What you are asked to do
Using the listing below, determine the count of lines with the word "données" and reply only with it.

Data for this exercise
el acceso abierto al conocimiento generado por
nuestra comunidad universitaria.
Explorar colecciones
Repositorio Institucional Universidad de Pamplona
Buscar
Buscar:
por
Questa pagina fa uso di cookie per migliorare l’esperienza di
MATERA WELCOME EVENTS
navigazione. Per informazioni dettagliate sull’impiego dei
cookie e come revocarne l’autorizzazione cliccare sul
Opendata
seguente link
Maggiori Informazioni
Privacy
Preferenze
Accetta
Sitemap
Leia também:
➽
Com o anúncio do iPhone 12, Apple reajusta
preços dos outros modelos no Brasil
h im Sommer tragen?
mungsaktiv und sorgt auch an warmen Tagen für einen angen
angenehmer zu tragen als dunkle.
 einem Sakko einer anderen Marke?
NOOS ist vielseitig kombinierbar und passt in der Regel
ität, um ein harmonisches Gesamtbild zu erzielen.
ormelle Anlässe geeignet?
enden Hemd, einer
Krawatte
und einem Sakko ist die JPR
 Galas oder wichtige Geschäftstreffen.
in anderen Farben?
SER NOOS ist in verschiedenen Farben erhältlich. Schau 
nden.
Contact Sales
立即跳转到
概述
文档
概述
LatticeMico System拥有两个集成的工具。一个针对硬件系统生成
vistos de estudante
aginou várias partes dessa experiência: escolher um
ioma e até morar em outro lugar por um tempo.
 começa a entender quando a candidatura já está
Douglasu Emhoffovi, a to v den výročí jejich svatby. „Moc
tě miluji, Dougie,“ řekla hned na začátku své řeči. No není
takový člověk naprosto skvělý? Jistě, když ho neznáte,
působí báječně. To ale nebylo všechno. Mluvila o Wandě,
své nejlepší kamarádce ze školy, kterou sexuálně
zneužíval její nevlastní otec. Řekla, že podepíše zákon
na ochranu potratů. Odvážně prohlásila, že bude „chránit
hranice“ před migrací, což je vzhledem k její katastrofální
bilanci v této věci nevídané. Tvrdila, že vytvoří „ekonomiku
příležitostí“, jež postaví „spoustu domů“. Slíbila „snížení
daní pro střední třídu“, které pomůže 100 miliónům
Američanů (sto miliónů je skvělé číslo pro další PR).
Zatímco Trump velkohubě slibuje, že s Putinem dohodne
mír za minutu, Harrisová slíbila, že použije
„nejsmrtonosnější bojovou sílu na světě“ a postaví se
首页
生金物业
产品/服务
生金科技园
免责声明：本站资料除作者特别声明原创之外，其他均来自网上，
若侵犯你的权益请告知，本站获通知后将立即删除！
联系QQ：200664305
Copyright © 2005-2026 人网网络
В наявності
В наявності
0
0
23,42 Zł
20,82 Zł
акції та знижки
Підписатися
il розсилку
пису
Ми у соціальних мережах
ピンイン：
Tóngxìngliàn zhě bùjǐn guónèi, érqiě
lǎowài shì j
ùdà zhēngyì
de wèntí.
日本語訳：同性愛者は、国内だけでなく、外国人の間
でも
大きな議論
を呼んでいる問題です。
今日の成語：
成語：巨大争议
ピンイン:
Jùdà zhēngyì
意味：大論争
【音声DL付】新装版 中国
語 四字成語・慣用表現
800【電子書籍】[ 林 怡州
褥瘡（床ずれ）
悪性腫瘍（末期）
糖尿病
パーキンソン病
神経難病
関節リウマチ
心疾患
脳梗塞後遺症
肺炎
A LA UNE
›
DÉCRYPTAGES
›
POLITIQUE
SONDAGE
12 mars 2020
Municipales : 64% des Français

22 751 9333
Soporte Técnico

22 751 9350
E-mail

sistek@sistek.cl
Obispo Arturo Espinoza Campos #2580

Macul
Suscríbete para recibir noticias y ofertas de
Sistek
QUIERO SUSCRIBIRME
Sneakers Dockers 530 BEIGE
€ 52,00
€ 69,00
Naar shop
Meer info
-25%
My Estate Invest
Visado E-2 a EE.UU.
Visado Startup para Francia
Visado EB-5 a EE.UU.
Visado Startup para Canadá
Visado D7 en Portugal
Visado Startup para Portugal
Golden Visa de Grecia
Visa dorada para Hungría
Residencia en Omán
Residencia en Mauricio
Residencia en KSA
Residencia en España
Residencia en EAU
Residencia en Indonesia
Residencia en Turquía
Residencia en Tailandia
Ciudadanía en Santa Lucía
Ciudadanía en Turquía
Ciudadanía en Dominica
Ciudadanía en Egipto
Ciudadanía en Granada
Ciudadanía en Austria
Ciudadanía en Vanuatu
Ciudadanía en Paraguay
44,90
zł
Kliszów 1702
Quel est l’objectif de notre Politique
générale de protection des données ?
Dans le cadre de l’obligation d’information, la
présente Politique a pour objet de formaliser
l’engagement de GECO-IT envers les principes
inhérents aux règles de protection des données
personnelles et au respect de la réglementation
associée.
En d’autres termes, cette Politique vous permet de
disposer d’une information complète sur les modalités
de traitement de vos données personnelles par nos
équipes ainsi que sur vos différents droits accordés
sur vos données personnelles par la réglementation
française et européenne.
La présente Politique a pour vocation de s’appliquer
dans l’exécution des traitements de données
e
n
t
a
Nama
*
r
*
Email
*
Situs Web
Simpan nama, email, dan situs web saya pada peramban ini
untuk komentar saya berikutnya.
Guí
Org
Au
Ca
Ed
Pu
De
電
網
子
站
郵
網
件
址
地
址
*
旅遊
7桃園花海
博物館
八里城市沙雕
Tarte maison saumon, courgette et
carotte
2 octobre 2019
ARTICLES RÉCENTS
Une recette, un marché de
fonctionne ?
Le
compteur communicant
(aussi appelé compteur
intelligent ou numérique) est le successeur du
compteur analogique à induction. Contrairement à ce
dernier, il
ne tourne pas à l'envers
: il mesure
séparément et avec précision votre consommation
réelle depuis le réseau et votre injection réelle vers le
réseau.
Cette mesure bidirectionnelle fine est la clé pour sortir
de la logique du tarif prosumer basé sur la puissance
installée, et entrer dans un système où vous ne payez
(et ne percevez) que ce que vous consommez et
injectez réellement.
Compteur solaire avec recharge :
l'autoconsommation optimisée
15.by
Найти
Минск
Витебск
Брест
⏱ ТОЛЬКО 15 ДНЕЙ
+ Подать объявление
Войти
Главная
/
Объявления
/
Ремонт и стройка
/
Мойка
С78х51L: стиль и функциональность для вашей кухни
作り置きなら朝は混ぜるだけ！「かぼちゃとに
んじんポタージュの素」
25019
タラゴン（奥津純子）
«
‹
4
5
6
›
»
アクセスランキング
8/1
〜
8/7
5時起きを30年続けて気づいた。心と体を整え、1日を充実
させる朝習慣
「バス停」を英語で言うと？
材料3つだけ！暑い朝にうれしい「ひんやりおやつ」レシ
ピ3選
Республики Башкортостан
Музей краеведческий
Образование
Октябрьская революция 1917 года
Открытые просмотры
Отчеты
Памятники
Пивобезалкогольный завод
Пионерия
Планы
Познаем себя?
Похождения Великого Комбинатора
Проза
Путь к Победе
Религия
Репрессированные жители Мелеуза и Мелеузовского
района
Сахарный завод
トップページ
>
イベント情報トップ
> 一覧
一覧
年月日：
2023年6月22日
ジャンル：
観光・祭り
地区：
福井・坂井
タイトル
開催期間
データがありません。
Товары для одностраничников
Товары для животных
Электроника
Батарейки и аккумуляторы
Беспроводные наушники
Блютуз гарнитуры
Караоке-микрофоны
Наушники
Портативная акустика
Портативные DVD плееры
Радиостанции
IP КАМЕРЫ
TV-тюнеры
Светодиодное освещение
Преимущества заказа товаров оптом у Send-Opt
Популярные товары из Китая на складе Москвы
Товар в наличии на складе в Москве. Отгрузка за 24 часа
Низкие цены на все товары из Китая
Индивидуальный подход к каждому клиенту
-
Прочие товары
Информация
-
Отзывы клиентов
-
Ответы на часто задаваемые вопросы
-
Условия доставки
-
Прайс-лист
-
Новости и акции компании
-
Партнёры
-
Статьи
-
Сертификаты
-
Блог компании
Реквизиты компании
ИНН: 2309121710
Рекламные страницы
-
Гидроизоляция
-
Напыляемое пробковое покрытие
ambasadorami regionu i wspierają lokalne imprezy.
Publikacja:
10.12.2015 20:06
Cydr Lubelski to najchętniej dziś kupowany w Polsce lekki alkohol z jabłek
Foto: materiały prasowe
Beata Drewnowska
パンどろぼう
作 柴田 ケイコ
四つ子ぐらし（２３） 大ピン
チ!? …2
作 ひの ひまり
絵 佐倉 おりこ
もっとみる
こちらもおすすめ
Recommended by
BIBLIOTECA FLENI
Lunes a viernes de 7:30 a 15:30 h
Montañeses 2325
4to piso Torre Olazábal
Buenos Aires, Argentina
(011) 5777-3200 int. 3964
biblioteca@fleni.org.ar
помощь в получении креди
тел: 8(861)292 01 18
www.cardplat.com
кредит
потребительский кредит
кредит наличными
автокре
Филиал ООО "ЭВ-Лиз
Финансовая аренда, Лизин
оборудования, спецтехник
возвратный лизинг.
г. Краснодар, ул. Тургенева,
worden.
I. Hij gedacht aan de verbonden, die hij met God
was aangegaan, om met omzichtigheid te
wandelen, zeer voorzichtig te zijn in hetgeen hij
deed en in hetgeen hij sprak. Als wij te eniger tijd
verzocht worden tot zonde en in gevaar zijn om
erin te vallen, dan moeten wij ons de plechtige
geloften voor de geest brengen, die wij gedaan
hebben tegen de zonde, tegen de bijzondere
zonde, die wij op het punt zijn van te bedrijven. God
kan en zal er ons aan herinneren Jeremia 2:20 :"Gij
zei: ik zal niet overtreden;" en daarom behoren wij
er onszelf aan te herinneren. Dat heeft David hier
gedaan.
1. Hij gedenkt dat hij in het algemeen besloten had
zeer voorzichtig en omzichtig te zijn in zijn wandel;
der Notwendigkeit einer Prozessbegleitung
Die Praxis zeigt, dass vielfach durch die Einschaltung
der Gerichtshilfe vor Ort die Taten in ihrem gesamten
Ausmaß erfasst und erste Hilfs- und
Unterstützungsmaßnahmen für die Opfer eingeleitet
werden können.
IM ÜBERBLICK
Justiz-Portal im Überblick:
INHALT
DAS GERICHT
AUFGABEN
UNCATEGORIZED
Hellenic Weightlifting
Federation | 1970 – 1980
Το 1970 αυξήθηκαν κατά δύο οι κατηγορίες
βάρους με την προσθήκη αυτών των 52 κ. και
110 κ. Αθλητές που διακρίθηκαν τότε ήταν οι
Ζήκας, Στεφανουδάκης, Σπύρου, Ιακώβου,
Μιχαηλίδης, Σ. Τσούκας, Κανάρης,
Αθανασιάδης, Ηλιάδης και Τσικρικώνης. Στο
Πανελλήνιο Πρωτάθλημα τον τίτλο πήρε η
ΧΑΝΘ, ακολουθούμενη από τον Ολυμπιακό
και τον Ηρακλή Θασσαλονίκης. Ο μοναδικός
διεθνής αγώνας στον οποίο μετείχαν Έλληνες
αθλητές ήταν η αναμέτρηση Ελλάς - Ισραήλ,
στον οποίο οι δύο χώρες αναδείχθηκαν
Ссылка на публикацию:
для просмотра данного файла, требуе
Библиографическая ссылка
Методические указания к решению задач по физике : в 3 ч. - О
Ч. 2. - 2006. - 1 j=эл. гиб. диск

Result for this task
5